EU economic governance: Between the commodification of health and the well-being economy

On Wednesday 28 February, EUHealthGov is delighted to welcome Roland Erne (University College Dublin) and Vania Putatti (EuroHealthNet), to discuss health in the EU’s economic governance framework.

Register for free here.

After the 2008 crisis, the EU introduced a New Economic Governance (NEG) regime that enabled far greater intervention of in policy areas hitherto shielded from vertical EU interventions, including healthcare. The webinar explores the implications of the EU’s shift to NEG, first from a basic, and then from an applied research perspective.

Roland Erne presents the finding of their basic European Research Council project with Sabina Stan on the European Commission and the Council of finance ministers’ NEG prescriptions in healthcare for Germany, Ireland, Italy, and Romania from 2009 to 2019, and the potential for countervailing collective actions of social actors. Their paper asks if the NEG prescriptions were informed by an overarching healthcare commodification script, as this is a necessary (albeit not sufficient) condition for transnational counter-movements. Their analysis finds no evidence for a socialisation of NEG prescriptions in healthcare under the Junker Commission (2014-2019), as the NEG healthcare prescriptions continued to be semantically linked to an overarching healthcare commodification taxonomy, which combines prescriptions favouring a reduced hospital sector restructured along managerial lines, managerialized primary care, the increased opening of the sector to private providers, reduced baskets of services, and increased private sources for funding and accessing healthcare. At the same time, the EU’s NEG prescriptions had not affected all countries equally, they especially targeted countries that lagged behind in health service commodification. Whereas the country-specific nature of NEG made it at first difficult for trade unions and social movements to challenge NEG’s commodification script through transnational counter-movements, their growing awareness of the commodifying script informing NEG has led to an increasing number of transnational protests in this policy field (See: Erne et al. 2024).

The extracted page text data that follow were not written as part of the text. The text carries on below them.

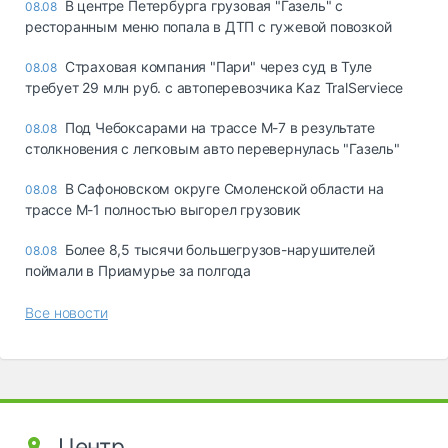
В центре Петербурга грузовая "Газель" с
08.08
ресторанным меню попала в ДТП с гужевой повозкой
Страховая компания "Пари" через суд в Туле
08.08
требует 29 млн руб. с автоперевозчика Kaz TralServiece
Под Чебоксарами на трассе М-7 в результате
08.08
столкновения с легковым авто перевернулась "Газель"
В Сафоновском округе Смоленской области на
08.08
трассе М-1 полностью выгорел грузовик
Более 8,5 тысячи большегрузов-нарушителей
08.08
поймали в Приамурье за полгода
Все новости
Центр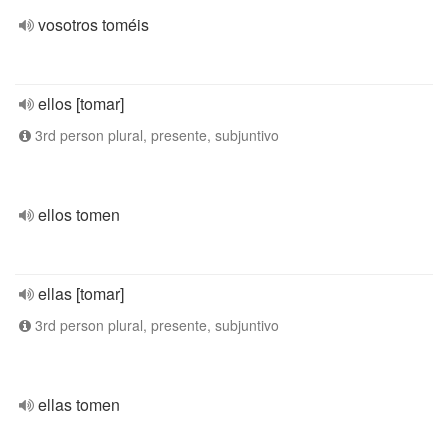
vosotros toméis
ellos [tomar]
3rd person plural, presente, subjuntivo
ellos tomen
ellas [tomar]
3rd person plural, presente, subjuntivo
ellas tomen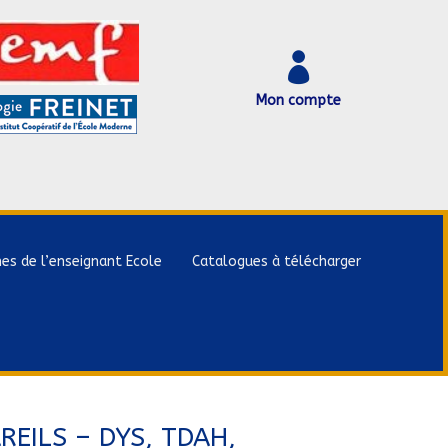

Mon compte
hes de l’enseignant Ecole
Catalogues à télécharger
AREILS – DYS, TDAH,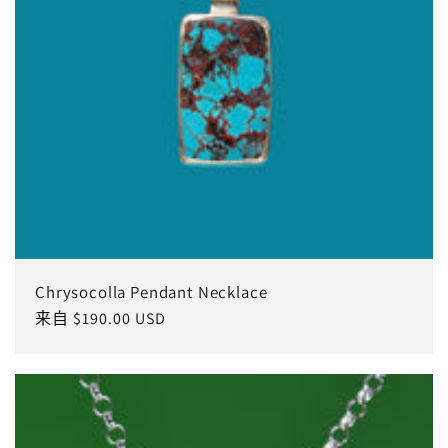
Chrysocolla Pendant Necklace
常
来自 $190.00 USD
规
价
格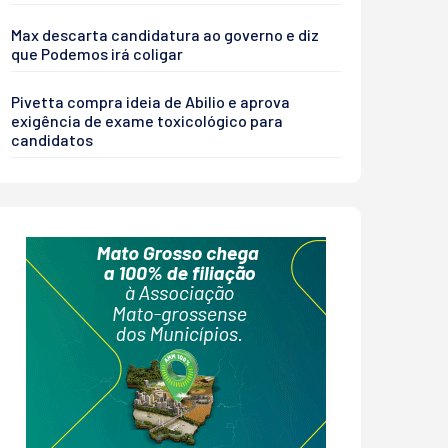
Max descarta candidatura ao governo e diz
que Podemos irá coligar
Pivetta compra ideia de Abilio e aprova
exigência de exame toxicológico para
candidatos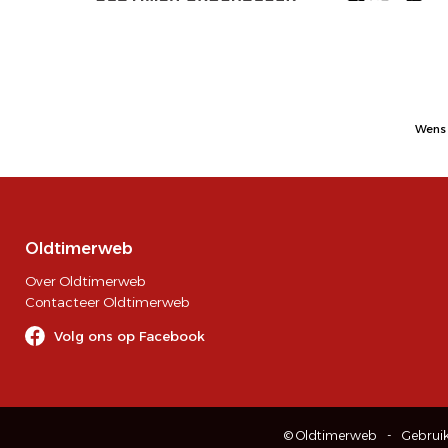
Wens 
Oldtimerweb
Over Oldtimerweb
Contacteer Oldtimerweb
Volg ons op Facebook
© Oldtimerweb
Gebrui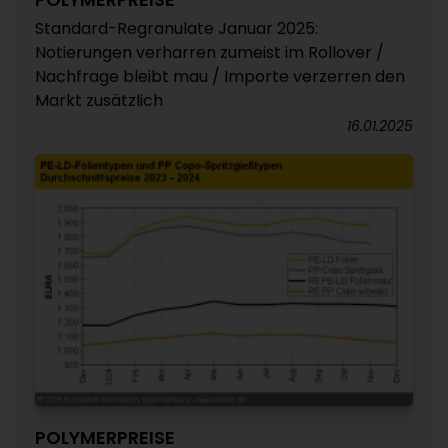
Standard-Regranulate Januar 2025:
Notierungen verharren zumeist im Rollover /
Nachfrage bleibt mau / Importe verzerren den
Markt zusätzlich
16.01.2025
POLYMERPREISE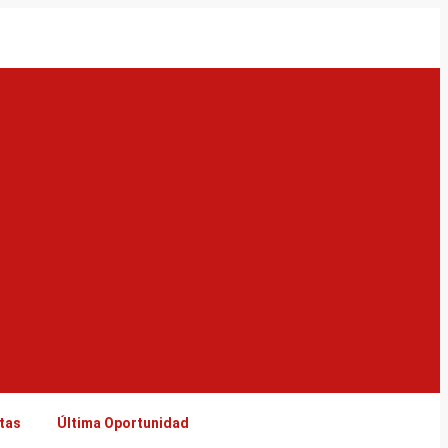
tas
Última Oportunidad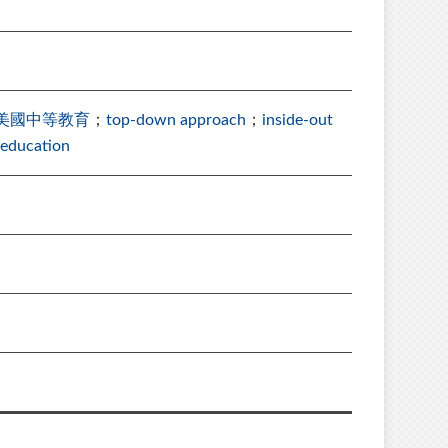
美國中等教育
；
top-down approach
；
inside-out
 education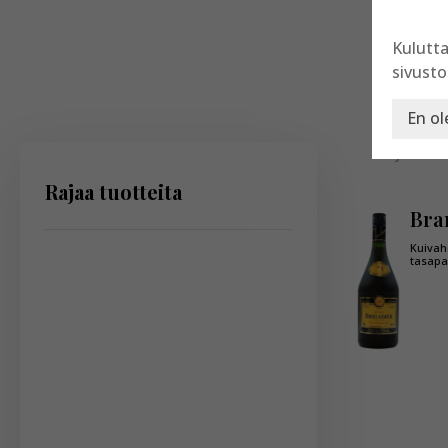
Products
search
Kulutta
sivusto
En ol
Näytetään 
Rajaa tuotteita
Bra
Kuivah
tasap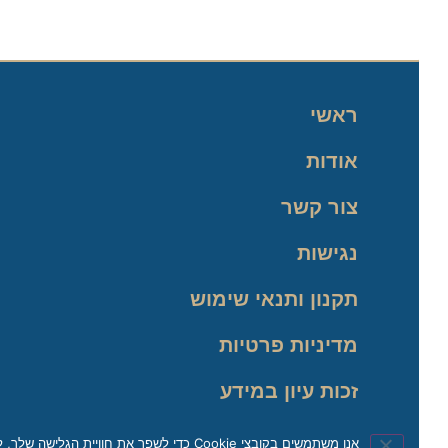
ראשי
אודות
צור קשר
נגישות
תקנון ותנאי שימוש
מדיניות פרטיות
זכות עיון במידע
אנו משתמשים בקובצי Cookie כדי לשפר את חוויית הגלישה שלך, לנתח תעבורה ולהתאים את התוכן באופן אישי. בהמשך השימוש באתר, את/ה מאשר/ת את השימוש שלנו בקובצי Cookie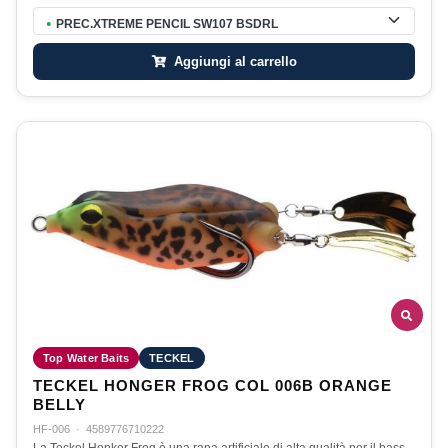
PREC.XTREME PENCIL SW107 BSDRL
●
Aggiungi al carrello
Top Water Baits
TECKEL
TECKEL HONGER FROG COL 006B ORANGE
BELLY
HF-006
·
4589776710222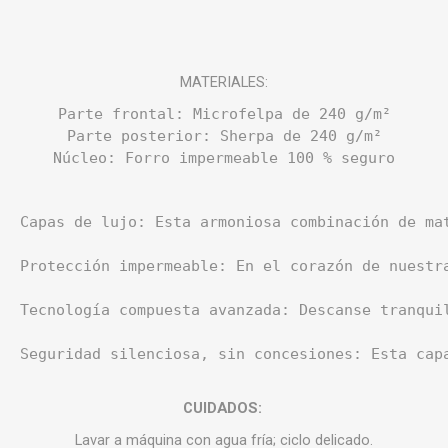
MATERIALES:
Parte frontal: Microfelpa de 240 g/m²

Parte posterior: Sherpa de 240 g/m²

Núcleo: Forro impermeable 100 % seguro
Capas de lujo: Esta armoniosa combinación de ma
Protección impermeable: En el corazón de nuestr
Tecnología compuesta avanzada: Descanse tranqui
Seguridad silenciosa, sin concesiones: Esta cap
CUIDADOS:
Lavar a máquina con agua fría; ciclo delicado.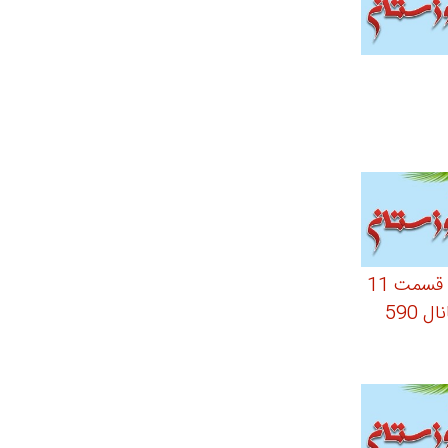
کارتون تام و جری قسمت 11
 590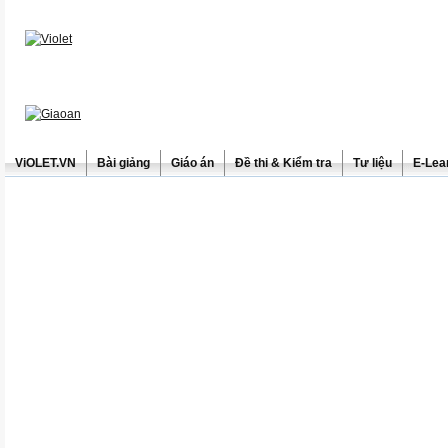
ViOLET.VN
Bài giảng
Giáo án
Đề thi & Kiểm tra
Tư liệu
E-Lea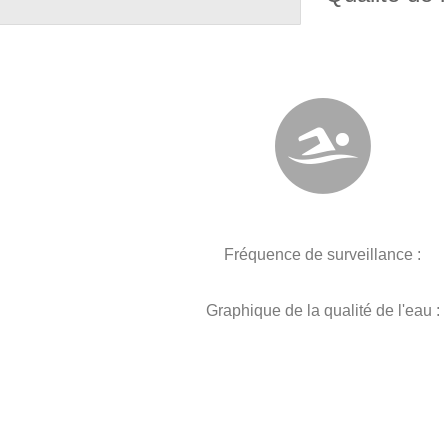
Fréquence de surveillance :
Graphique de la qualité de l'eau :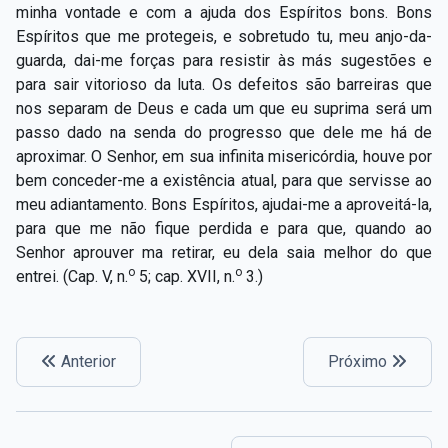
minha vontade e com a ajuda dos Espíritos bons. Bons
Espíritos que me protegeis, e sobretudo tu, meu anjo-da-
guarda, dai-me forças para resistir às más sugestões e
para sair vitorioso da luta. Os defeitos são barreiras que
nos separam de Deus e cada um que eu suprima será um
passo dado na senda do progresso que dele me há de
aproximar. O Senhor, em sua infinita misericórdia, houve por
bem conceder-me a existência atual, para que servisse ao
meu adiantamento. Bons Espíritos, ajudai-me a aproveitá-la,
para que me não fique perdida e para que, quando ao
Senhor aprouver ma retirar, eu dela saia melhor do que
o
o
entrei. (Cap. V, n.
5; cap. XVII, n.
3.)
Anterior
Próximo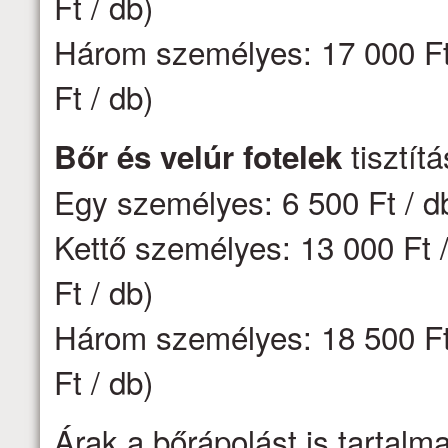
Ft / db)
Három személyes: 17 000 Ft 
Ft / db)
tisztít
Bőr és velúr fotelek
Egy személyes: 6 500 Ft / d
Kettő személyes: 13 000 Ft /
Ft / db)
Három személyes: 18 500 Ft 
Ft / db)
Árak a bőrápolást is tartalm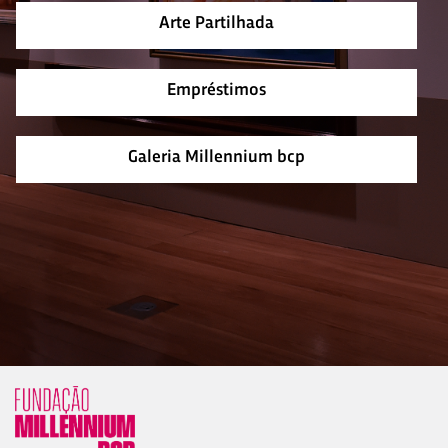
Arte Partilhada
Empréstimos
Galeria Millennium bcp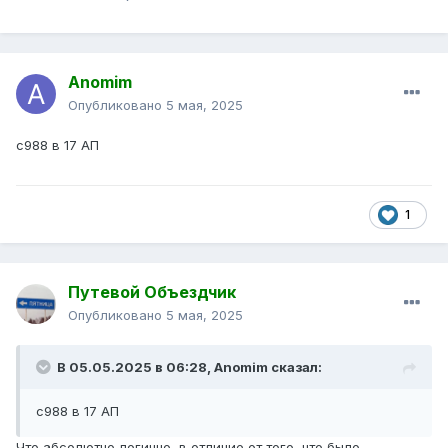
Anomim
Опубликовано
5 мая, 2025
с988 в 17 АП
1
Путевой Объездчик
Опубликовано
5 мая, 2025
В 05.05.2025 в 06:28,
Anomim
сказал:
с988 в 17 АП
Что абсолютно логично, в отличие от того, что было.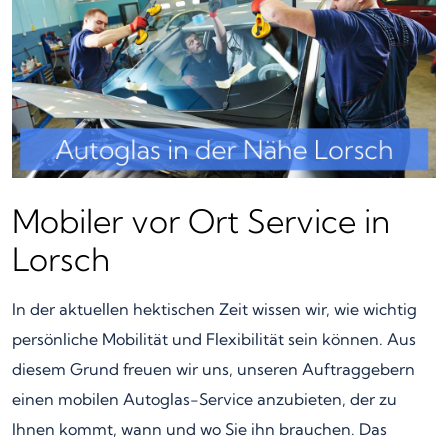
Mobiler vor Ort Service in
Lorsch
In der aktuellen hektischen Zeit wissen wir, wie wichtig
persönliche Mobilität und Flexibilität sein können. Aus
diesem Grund freuen wir uns, unseren Auftraggebern
einen mobilen Autoglas-Service anzubieten, der zu
Ihnen kommt, wann und wo Sie ihn brauchen. Das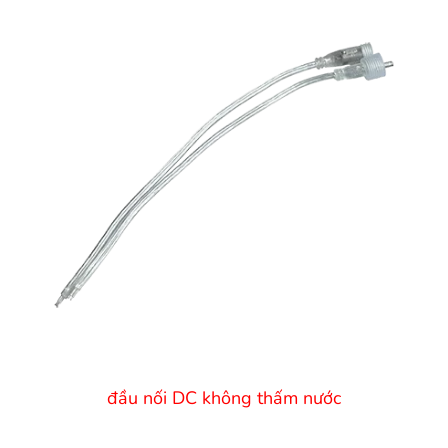
đầu nối DC không thấm nước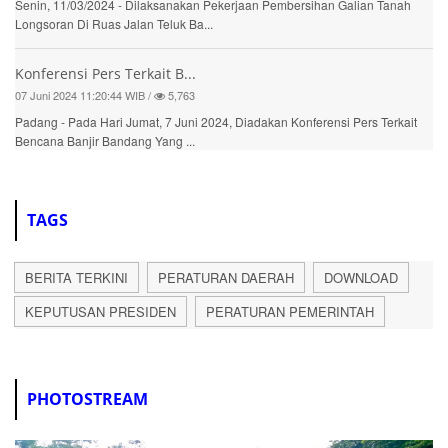
Senin, 11/03/2024 - Dilaksanakan Pekerjaan Pembersihan Galian Tanah
Longsoran Di Ruas Jalan Teluk Ba...
Konferensi Pers Terkait B...
07 Juni 2024 11:20:44 WIB /
5,763
Padang - Pada Hari Jumat, 7 Juni 2024, Diadakan Konferensi Pers Terkait
Bencana Banjir Bandang Yang ...
TAGS
BERITA TERKINI
PERATURAN DAERAH
DOWNLOAD
KEPUTUSAN PRESIDEN
PERATURAN PEMERINTAH
PHOTOSTREAM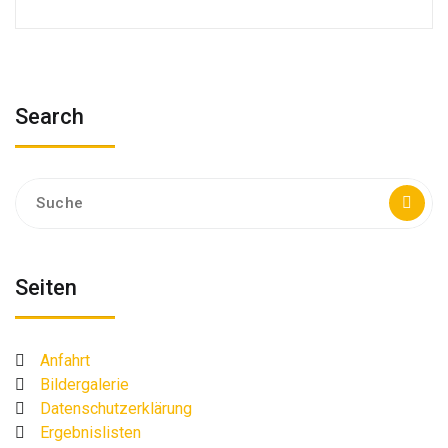
Search
Suche
nach:
Seiten
Anfahrt
Bildergalerie
Datenschutzerklärung
Ergebnislisten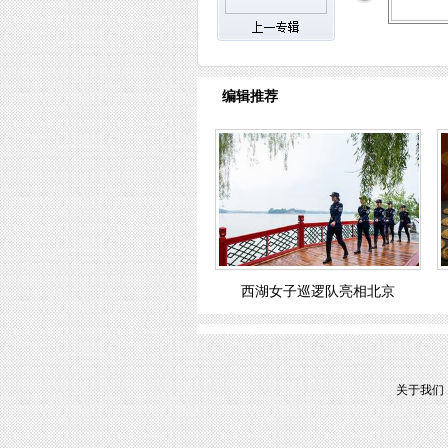
编辑推荐
西湖女子巡逻队亮相北京
关于我们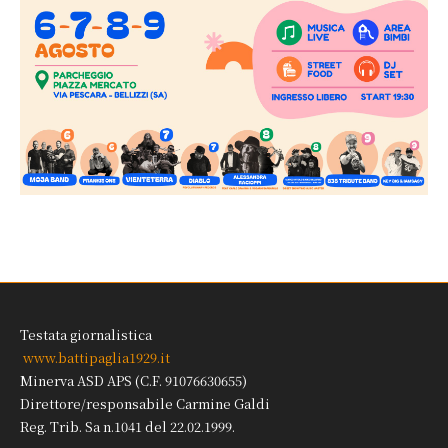
Testata giornalistica
www.battipaglia1929.it
Minerva ASD APS (C.F. 91076630655)
Direttore/responsabile Carmine Galdi
Reg. Trib. Sa n.1041 del 22.02.1999.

Given EuroHealthNet’s overarching goal to reduce health inequalities in the EU, Vania Putatti presents a recent policy paper that asks how the European Semester process – the main instrument of the NEG – might nonetheless be reformed to serve the creation of a well-being economy. Following a conference co-hosted by the European Economic and Social Committee in December 2023, and drawing on EuroHealthNet’s extensive work on health inequalities in the EU, Vania presents a recent policy paper which discusses the Semester’s implications for health, the concept of a well-being economy, and the potential avenues by which the latter might be integrated into the former.

Moderated by Eleanor Brooks (University of Edinburgh), the webinar will explore how the NEG might support supporting democratic and participatory approaches and the role of labour movements in the protection of democracy and the welfare state.

Further information:

Stan, S. and Erne, R. ‘Pursuing an overarching commodification script through country-specific interventions? The EU’s New Economic Governance prescriptions in healthcare (2009–2019)’, Socio-Economic Review, DOI: 10.1093/ser/mwad053. Free download: Full text.

EuroHealthNet. ‘How to achieve an Economy of Wellbeing with the support of the European Semester?’ Policy brief, December 2023. Full text.

Erne, R., Stan, S., Golden, D., Szabó, I. and Maccarrone, V. Politicising Commodification. European Governance and Labour Politics from the Financial Crisis to the Covid Emergency. forthcoming. Cambridge University Press. Full text.

 

EUHealthGovEUHealthGov is a research network, funded by the University Association for Contemporary Studies (UACES) and the Erasmus+ Programme of the European Union, focused on the governance of health in the European Union. This event is part of its quarterly online seminar series, which provides a forum for discussion of a range of EU health governance topics, presented in roundtables, in-conversation sessions, work-in-progress seminars, practitioner perspectives and other formats.

The event will last 60 minutes, including a Q&A session.